## Work request
Use the entries below and reproduce exactly the lines from the one containing "Raheja Towers, Unit" down to the one containing "Inspired by the", both of them included.

## Data extract
····················
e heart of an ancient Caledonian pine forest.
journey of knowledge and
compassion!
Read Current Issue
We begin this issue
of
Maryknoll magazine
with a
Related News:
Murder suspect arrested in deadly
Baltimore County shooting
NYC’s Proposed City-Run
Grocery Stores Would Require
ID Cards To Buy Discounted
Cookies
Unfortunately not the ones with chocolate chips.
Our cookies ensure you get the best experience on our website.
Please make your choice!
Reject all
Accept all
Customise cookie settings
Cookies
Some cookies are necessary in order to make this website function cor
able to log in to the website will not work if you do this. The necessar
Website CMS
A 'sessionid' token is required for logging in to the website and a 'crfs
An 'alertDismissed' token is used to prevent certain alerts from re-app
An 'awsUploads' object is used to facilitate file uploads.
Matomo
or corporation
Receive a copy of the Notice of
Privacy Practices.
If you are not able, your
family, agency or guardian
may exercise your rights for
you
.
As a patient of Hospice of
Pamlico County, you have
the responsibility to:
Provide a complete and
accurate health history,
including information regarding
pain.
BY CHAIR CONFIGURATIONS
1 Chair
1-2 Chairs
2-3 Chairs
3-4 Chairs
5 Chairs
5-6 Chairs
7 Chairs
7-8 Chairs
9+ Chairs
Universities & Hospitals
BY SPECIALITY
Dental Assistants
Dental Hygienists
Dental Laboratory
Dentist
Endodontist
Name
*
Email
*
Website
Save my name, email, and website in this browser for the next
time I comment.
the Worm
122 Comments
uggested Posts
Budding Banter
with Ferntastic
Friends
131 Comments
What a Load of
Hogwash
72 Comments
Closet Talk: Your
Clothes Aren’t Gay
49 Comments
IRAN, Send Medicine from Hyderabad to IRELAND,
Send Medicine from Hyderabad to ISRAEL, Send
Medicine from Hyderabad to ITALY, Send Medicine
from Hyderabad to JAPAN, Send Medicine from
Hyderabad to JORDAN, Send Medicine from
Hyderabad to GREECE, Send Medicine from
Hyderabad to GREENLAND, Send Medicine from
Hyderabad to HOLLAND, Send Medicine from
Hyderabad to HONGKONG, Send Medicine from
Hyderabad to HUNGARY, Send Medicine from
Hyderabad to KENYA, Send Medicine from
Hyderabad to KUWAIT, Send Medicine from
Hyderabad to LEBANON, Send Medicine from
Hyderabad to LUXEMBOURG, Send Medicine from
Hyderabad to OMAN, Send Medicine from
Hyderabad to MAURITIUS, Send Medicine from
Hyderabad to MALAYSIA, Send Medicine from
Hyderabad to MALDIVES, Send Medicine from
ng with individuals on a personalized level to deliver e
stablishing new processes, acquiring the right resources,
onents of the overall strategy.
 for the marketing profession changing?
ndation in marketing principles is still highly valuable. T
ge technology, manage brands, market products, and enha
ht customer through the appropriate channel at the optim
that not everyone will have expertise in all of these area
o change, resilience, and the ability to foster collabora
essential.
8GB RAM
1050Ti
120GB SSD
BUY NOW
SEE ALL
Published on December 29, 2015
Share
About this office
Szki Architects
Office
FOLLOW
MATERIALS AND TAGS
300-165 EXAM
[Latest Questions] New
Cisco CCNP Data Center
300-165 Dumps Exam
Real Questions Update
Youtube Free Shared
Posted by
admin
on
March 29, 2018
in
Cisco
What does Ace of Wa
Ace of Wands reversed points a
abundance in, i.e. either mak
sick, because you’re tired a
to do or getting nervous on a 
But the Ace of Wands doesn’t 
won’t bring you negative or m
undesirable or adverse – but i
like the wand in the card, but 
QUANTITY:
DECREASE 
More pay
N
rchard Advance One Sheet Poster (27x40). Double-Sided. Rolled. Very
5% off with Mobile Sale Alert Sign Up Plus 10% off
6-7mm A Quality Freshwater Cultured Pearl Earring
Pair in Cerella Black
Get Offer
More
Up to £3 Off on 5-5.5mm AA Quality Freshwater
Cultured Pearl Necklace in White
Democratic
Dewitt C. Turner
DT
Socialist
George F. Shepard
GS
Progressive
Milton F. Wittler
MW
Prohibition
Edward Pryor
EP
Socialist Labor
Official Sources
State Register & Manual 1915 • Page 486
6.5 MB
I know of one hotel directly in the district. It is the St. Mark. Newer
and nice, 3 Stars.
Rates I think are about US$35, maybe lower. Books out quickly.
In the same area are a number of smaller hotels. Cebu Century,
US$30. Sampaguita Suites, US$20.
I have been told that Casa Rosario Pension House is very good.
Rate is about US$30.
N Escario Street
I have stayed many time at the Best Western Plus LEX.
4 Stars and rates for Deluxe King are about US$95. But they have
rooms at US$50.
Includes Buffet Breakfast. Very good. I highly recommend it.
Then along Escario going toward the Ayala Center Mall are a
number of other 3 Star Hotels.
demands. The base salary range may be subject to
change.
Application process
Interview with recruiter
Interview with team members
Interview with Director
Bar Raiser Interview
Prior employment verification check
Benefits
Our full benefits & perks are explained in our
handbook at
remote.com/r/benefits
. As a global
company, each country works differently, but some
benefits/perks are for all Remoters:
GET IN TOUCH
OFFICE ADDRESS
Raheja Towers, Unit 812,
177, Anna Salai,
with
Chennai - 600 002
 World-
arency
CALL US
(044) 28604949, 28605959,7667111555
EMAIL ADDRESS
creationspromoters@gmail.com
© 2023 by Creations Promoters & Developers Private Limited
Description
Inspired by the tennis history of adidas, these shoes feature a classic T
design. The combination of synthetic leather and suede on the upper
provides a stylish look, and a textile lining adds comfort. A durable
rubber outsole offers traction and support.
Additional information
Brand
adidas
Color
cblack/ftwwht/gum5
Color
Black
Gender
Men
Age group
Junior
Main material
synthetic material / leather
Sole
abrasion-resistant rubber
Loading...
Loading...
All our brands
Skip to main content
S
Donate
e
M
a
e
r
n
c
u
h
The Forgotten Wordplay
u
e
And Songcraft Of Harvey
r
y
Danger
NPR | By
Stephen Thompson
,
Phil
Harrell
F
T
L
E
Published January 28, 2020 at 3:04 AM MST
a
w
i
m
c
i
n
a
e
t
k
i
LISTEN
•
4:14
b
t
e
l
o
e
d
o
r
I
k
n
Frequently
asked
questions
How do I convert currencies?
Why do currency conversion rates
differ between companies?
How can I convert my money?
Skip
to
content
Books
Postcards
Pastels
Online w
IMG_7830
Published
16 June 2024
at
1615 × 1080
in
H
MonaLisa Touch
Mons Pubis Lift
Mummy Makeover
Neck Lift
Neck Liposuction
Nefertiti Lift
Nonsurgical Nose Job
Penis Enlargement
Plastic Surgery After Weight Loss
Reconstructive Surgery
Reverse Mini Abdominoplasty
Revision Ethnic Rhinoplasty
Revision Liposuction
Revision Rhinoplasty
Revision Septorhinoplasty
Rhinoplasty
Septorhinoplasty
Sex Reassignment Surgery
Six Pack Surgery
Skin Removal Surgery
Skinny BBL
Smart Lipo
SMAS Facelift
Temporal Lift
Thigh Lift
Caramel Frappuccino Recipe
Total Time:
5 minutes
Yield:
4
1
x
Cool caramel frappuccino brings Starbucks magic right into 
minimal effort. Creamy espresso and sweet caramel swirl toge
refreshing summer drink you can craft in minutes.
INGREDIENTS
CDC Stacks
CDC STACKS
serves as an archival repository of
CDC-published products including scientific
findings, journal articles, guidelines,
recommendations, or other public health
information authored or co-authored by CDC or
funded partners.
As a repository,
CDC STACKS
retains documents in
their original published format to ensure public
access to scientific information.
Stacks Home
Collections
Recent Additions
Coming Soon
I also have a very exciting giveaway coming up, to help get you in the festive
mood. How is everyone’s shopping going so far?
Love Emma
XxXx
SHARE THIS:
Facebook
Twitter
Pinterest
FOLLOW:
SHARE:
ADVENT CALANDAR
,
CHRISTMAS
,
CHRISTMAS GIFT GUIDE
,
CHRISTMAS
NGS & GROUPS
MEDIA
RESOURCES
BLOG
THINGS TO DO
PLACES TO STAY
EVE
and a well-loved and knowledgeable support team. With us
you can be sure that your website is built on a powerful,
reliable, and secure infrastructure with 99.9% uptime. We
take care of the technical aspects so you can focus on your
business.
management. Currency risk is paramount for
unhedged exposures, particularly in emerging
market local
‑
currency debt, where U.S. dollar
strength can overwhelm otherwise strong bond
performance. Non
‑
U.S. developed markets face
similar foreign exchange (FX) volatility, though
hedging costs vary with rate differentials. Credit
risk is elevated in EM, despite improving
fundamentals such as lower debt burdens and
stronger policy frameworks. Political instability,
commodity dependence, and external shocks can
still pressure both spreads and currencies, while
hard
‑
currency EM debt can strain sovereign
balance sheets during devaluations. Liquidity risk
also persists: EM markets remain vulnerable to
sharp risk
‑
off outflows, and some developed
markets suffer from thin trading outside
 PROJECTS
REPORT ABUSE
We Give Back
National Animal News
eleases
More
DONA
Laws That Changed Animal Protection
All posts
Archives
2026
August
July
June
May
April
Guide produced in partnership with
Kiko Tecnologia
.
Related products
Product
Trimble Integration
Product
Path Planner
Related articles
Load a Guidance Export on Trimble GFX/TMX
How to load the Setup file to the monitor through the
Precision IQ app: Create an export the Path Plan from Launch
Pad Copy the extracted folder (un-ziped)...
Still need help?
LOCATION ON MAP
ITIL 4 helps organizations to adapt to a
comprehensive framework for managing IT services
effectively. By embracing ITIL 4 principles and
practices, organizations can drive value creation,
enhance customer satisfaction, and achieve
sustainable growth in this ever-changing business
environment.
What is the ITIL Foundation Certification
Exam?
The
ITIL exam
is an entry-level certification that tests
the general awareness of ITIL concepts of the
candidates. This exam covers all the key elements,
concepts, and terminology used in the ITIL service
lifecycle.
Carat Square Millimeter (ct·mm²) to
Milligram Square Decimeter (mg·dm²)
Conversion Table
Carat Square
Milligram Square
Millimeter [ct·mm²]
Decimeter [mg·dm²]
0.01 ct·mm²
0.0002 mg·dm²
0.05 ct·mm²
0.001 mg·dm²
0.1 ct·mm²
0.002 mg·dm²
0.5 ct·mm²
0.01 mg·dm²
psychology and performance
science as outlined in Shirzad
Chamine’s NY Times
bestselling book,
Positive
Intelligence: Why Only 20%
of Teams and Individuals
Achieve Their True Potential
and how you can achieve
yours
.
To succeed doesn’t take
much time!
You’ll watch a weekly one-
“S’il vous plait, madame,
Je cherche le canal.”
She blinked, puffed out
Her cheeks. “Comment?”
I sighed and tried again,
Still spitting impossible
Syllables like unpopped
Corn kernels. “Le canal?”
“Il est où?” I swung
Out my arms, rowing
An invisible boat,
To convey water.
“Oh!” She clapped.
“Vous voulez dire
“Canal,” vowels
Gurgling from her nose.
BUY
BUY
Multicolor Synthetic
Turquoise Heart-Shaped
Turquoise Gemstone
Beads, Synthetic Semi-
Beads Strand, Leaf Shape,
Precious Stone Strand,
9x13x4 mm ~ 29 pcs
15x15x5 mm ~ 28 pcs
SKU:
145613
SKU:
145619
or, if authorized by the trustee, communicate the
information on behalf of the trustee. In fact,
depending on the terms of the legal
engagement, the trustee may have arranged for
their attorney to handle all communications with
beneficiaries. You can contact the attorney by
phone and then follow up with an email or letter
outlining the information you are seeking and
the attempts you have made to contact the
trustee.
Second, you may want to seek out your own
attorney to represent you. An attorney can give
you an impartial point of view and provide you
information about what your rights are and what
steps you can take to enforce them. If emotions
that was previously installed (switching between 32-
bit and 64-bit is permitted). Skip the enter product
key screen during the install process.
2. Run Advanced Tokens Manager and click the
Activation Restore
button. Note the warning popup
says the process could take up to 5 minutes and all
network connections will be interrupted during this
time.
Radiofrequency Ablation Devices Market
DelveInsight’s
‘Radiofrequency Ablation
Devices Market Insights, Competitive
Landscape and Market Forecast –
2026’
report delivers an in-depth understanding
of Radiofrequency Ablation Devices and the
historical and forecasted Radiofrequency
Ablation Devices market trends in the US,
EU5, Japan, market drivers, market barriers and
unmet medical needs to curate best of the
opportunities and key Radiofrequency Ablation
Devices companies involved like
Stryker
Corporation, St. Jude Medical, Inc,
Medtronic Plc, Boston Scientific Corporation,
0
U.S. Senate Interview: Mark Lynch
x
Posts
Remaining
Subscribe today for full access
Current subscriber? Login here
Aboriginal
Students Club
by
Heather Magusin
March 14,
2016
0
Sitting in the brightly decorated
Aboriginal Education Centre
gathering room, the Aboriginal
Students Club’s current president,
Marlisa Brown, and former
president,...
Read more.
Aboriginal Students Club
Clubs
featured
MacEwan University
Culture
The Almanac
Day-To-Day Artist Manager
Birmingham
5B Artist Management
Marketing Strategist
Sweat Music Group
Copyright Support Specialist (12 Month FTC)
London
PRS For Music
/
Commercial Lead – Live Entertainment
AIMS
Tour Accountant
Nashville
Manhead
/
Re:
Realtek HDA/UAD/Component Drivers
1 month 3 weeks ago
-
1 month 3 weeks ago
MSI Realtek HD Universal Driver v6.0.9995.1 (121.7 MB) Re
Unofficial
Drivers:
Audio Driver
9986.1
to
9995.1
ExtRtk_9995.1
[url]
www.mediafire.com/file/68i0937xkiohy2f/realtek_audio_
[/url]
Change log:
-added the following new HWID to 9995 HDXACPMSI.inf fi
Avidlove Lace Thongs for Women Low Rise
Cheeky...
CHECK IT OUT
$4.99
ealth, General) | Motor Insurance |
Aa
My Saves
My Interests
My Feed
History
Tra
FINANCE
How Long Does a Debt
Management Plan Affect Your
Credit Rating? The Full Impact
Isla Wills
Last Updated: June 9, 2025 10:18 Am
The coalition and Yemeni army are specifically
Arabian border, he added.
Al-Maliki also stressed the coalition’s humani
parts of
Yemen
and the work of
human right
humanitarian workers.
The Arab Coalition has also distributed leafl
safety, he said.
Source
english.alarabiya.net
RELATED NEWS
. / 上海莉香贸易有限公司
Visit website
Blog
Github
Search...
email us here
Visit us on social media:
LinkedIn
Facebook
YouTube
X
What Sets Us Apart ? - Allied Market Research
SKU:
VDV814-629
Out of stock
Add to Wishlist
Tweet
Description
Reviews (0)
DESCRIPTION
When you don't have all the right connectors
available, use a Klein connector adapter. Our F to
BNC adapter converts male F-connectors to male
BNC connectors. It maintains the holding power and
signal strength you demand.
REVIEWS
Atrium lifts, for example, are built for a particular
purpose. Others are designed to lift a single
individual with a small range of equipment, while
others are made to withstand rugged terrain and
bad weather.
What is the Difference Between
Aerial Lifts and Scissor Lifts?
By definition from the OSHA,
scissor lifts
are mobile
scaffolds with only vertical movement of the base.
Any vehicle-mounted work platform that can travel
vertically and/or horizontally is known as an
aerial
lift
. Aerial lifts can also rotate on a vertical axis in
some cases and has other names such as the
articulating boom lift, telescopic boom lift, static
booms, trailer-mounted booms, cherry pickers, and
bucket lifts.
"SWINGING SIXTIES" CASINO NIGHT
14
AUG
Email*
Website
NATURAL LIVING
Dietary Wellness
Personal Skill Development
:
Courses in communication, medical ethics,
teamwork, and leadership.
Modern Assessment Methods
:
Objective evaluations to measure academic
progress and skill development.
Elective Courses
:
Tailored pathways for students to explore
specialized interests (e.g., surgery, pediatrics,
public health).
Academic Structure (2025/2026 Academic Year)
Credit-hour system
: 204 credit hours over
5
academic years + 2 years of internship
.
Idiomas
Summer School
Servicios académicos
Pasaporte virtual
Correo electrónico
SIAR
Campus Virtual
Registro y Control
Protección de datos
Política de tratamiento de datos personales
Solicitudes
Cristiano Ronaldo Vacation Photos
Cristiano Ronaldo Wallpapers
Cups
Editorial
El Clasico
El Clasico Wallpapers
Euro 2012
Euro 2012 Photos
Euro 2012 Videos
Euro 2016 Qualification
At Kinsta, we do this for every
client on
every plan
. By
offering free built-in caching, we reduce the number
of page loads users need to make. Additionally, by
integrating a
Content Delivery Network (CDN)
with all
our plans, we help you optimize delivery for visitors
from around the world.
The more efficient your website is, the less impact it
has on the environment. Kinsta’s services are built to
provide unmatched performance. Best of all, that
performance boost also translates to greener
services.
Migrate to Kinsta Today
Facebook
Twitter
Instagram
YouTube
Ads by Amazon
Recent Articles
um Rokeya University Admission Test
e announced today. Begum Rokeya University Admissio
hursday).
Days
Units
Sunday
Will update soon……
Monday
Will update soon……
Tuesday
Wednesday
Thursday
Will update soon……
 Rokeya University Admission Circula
····················
## Answer space
Raheja Towers, Unit 812,
177, Anna Salai,
with
Chennai - 600 002
 World-
arency
CALL US
(044) 28604949, 28605959,7667111555
EMAIL ADDRESS
creationspromoters@gmail.com
© 2023 by Creations Promoters & Developers Private Limited
Description
Inspired by the tennis history of adidas, these shoes feature a classic T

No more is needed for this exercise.